Christopher Joye, portfolio manager with Coolabah Capital Investments, has been one of the very few commentators to have been highly critical of the Reserve Bank of Australia’s insane policies. A quote from Coolabah’s web site:

Needless to say, the RBA is doing its best to once again irresponsibly inflate the hazards to which prudent investors are subject. It is quite staggering that with a 5.5 per cent jobless rate, which is a sliver above full-employment, and headline inflation within the RBA’s target band, that the central bank nonetheless deems it appropriate to impose a negative real cash rate on savers.

Other more sensible central banks around the world understand that if you keep rates too-low-for-too-long you inevitably blow asset price bubbles, an observation that has been completely lost on a myopic and immensely arrogant Martin Place, which is preternaturally incapable of admitting it is wrong.
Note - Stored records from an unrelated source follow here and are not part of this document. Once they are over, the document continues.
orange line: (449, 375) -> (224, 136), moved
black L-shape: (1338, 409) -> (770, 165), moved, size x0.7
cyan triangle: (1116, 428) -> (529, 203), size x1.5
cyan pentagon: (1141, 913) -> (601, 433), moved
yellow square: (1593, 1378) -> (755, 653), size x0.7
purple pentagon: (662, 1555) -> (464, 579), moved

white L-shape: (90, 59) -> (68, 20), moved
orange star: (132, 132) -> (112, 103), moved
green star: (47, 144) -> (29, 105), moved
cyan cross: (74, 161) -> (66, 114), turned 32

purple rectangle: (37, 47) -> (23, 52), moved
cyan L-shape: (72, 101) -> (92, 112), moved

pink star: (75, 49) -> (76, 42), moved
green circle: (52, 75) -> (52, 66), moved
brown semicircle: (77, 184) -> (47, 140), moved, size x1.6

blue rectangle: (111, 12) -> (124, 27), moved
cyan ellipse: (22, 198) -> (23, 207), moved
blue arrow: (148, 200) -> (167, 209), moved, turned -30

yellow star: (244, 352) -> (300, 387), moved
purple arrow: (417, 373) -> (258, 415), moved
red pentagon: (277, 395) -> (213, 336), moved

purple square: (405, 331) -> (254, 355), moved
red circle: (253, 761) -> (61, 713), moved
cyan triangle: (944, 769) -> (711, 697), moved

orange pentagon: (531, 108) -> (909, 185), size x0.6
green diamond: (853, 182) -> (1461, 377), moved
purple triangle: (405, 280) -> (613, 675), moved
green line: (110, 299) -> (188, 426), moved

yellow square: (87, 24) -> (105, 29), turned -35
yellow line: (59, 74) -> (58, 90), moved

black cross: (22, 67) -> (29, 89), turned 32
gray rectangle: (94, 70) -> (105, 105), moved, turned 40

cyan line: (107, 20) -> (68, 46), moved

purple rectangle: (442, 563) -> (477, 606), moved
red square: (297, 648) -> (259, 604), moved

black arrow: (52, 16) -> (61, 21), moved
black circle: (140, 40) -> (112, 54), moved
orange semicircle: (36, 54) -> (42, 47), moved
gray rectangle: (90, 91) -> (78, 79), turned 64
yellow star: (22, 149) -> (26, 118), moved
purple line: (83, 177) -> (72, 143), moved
Oh no, the rate cuts in 2016 had nothing to do with the “surprising” and striking re-acceleration in national house price growth back to double-digit rates in the months that followed. No, that was all about housing supply. Seriously Phil, bite the bullet brother.

I couldn’t agree more.

The RBA is now so addicted to the drug of inflated house prices that it is seriously contemplating rate cuts to an already artificially low rate when there is no recession and employment is as good as it has been in this country for at least 50 years! And this is all because people might feel a little poorer because their houses in Sydney and Melbourne have decreased in value by perhaps 10 percent or so, after a run up of 60-70 percent in recent years! It’s patently absurd.

Then the RBA Governor, Philip Lowe (a real life version of Nassim Taleb’s “Dr. John” character), had the audacity to call on employers to lift wages. They need to lift wages because many people in Sydney and Melbourne cannot afford to buy a house and are being hit with sky high energy prices – both of which are a direct result of government policy! 

The problem is, employers are not responsible for the breathtaking incompetence of government and they are already struggling under the burden of Australia’s already high average weekly ordinary time earnings (AWOTE), so dream on Phil – it’s not going to happen. (And if the jingoistic Bill Shorten wants to lift the minimum wage, go ahead, business will simply employ less people.)

At this point, the attempt to micro-manage the economy through the blunt instrument of interest rates is neither necessary nor ultimately effective. And let’s please remember that the majority of Australians own their own home or rent, those with a mortgage are in a minority (but are always pandered to by self-serving politicians and their factotum public servants).

The RBA has already lost significant control over interest rates. Approximately half of Australian bank funding is sourced from offshore (largely the US) and is thereby beholden to the rates that fund providers in those offshore debt markets require. A relative of mine who is a banker, told me on the weekend that if the RBA does cut rates, the banks are unlikely to pass on any more than 10-15 basis points (if they can even manage that). 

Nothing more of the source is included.